Our only biblical images are associated with the literal garbage dump outside Jerusalem, and are taken by many to be figurative, not literal. However, Jesus declared without any equivocation or hesitation that hell is a place of real and awful suffering beyond our wildest imagination, even that of a Dante Alighieri.
First and foremost, we must keep in mind that any effort to visualize Hell must take into consideration the nature of evil. Harry Blamires wisely observes how the great theologian Augustine struggled to understand the nature of good and evil until:
“…the crucial truth occurred to him that evil was not a substantial, positive force with its own grounding in supernatural reality, but a totally negative force, only operative by eroding what is good, depleting it, and eventually destroying it.”
“… There is no evil thing that is not a good thing corrupted. There is no evil being who is not a good being perverted.”

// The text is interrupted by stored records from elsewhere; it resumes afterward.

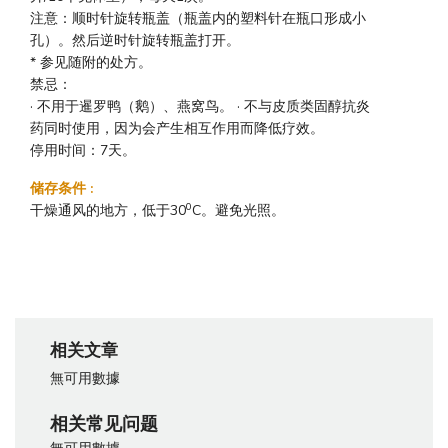
注意：顺时针旋转瓶盖（瓶盖内的塑料针在瓶口形成小
孔）。然后逆时针旋转瓶盖打开。
* 参见随附的处方。
禁忌：
· 不用于暹罗鸭（鹅）、燕窝鸟。 · 不与皮质类固醇抗炎
药同时使用，因为会产生相互作用而降低疗效。
停用时间：7天。
储存条件
:
0
干燥通风的地方，低于30
C。避免光照。
相关文章
無可用數據
相关常见问题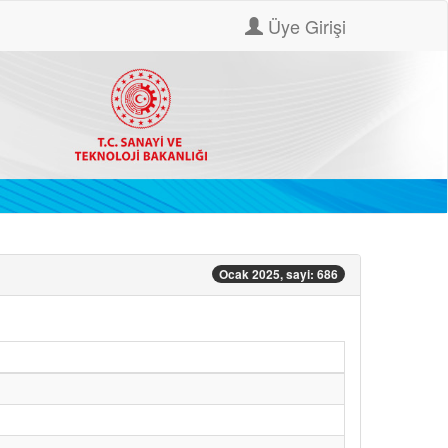
Üye Girişi
Ocak 2025, sayi: 686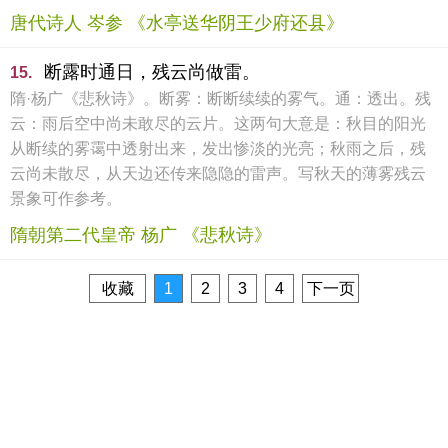
唐代诗人 岑参 《水亭送华阴王少府还县》
断露时通日，残云尚做雷。
15.
隋·杨广《悲秋诗》。断雾：断断续续的雾气。通：透出。残
云：雨后空中尚未敢尽的云片。这两句大意是：秋目的阳光
从断续的雾霭中透射出来，发出惨淡的光亮；秋雨之后，残
云尚未散尽，从天边还传来隐隐的雷声。写秋天的薄雾残云
景象可作参考。
隋朝第二代皇帝 杨广 《悲秋诗》
收藏
1
2
3
4
下一页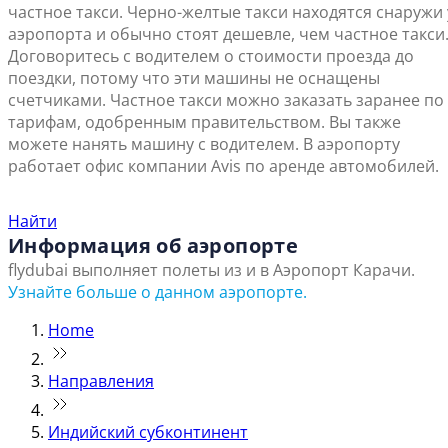
частное такси. Черно-желтые такси находятся снаружи 
аэропорта и обычно стоят дешевле, чем частное такси
Договоритесь с водителем о стоимости проезда до
поездки, потому что эти машины не оснащены
счетчиками. Частное такси можно заказать заранее по
тарифам, одобренным правительством. Вы также
можете нанять машину с водителем. В аэропорту
работает офис компании Avis по аренде автомобилей.
Найти ближайший офис продаж
Найти
Информация об аэропорте
flydubai выполняет полеты из и в Аэропорт Карачи.
Узнайте больше о данном аэропорте.
Home
Направления
Индийский субконтинент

Blamires notes how John Milton envisioned hell in his Paradise Lost as a place/existence where everything is a “perversion, distortion, or negation of what is in heaven.” Milton understood that “… improper self-assertion turns creation toward discreation or destruction. Willing self-sacrifice alone can turn the discreational back into its rightful creational grooves.”

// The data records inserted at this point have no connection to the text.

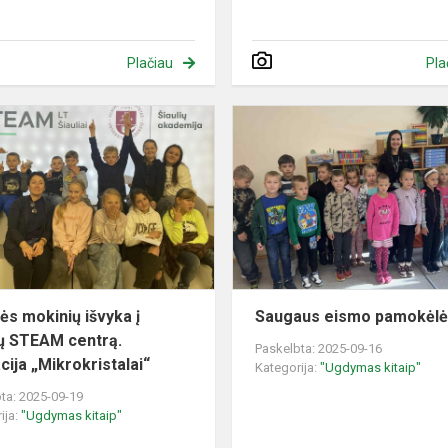
Plačiau
Pla
5
klasės
mokinių
išvyka
į
Šiaulių
STEAM
centrą.
Edukacija
sės mokinių išvyka į
Saugaus eismo pamokėl
„...
ių STEAM centrą.
Paskelbta: 2025-09-16
cija „Mikrokristalai“
Kategorija:
"Ugdymas kitaip"
ta: 2025-09-19
ija:
"Ugdymas kitaip"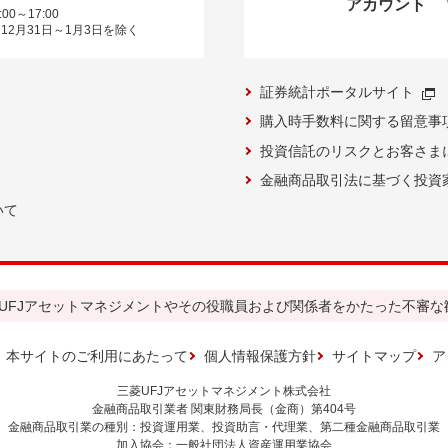
アカウント
00～17:00
12月31日～1月3日を除く
証券統計ポータルサイト
購入時手数料に関する留意事
投資信託のリスクとお客さま
金融商品取引法に基づく投資
いて
UFJアセットマネジメントやその役職員および関係者をかたった不審な
本サイトのご利用にあたって
個人情報保護方針
サイトマップ
ア
三菱UFJアセットマネジメント株式会社
金融商品取引業者 関東財務局長（金商）第404号
金融商品取引業の種別：投資運用業、投資助言・代理業、第二種金融商品取引業
加入協会：一般社団法人資産運用業協会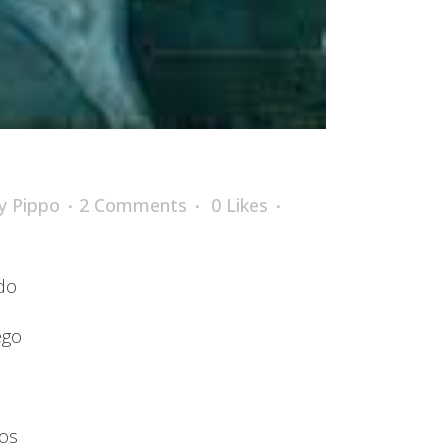
y
Pippo
2 Comments
0
Likes
do
ego
ños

This is a perceptive understanding of evil. Cancer is evil, and evil is very much cancerous. Evil is Darkness, and darkness is where there is the absence of light. In that simple yet profound statement, Evil is Live spelled backwards. It is life going the wrong way, off-course, de-railed, self-destructing.

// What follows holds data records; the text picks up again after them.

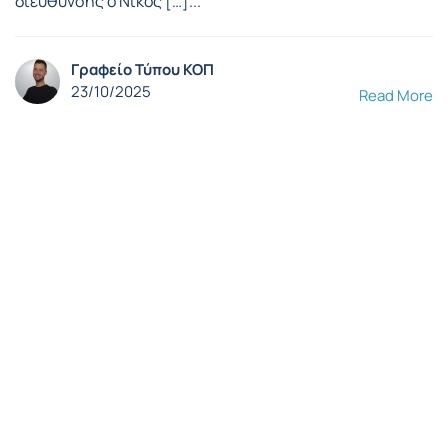
διεύθυνσης ο Νίκος […]...
Γραφείο Τύπου ΚΟΠ
23/10/2025
Read More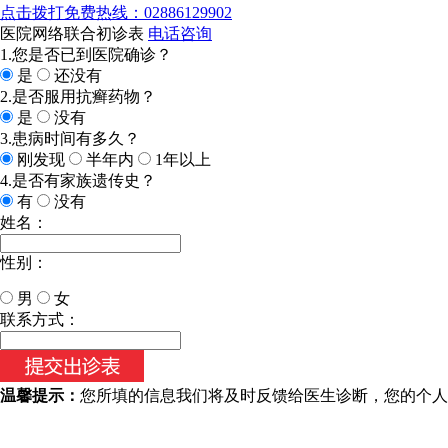
点击拨打免费热线：02886129902
医院网络联合初诊表
电话咨询
1.您是否已到医院确诊？
是
还没有
2.是否服用抗癣药物？
是
没有
3.患病时间有多久？
刚发现
半年内
1年以上
4.是否有家族遗传史？
有
没有
姓名：
性别：
男
女
今天日期：
联系方式：
温馨提示：
您所填的信息我们将及时反馈给医生诊断，您的个人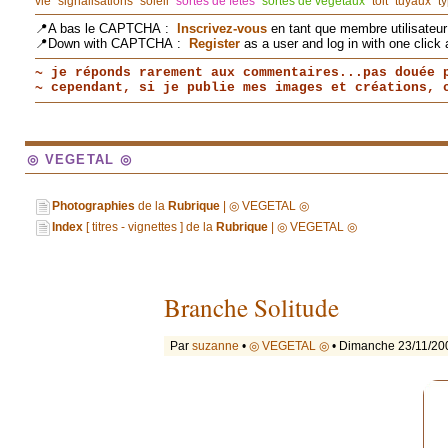
vie
signalisations
soleil
sortes de fêtes
sortes de végétaux
toit
tuyaux
t
📍A bas le CAPTCHA :
Inscrivez-vous
en tant que membre utilisateur 
📍Down with CAPTCHA :
Register
as a user and log in with one click 
~ je réponds rarement aux commentaires...pas douée 
~ cependant, si je publie mes images et créations,
◎ VEGETAL ◎
Photographies
de la
Rubrique
| ◎ VEGETAL ◎
Index
[ titres - vignettes ] de la
Rubrique
| ◎ VEGETAL ◎
Branche Solitude
Par
suzanne
•
◎ VEGETAL ◎
• Dimanche 23/11/20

My own personal view of hell has been heavily influenced if not inspired by the imaginative thought of C.S. Lewis in such classic books of his as The Problem of Pain, The Screwtape Letters, and The Great Divorce. Being a pastor has taught me how many people experience real and awful suffering in this life brought on by the root cause of every sin: excessive self-centeredness.
That experience is a foretaste of hell – a place and a state where everything is oriented around oneself and apart from God. Lewis observes that the characteristic of lost souls is “their rejection of everything that is not simply themselves.”
There is nothing sadder for me to see than people with great and gifted potential turn inward more and more, dwelling upon themselves and what they want to the neglect of others, even loved ones, and what they need. You can almost see their inner mind, soul, and heart shriveling up within themselves – and in so doing becoming increasingly more lonely and miserable. In Lewis’ book The Great Divorce his image of a damned soul is piercing:
“…a damned soul is nearly nothing: it is shrunk, shut up in itself. Good beats upon the damned incessantly as sound waves beat on the ears of the deaf, but they cannot receive it. Their fists are clenched, their teeth are clenched, their eyes fast shut. First they will not, in the end they cannot, open their hands for gifts, or their mouths for food, or their eyes to see.”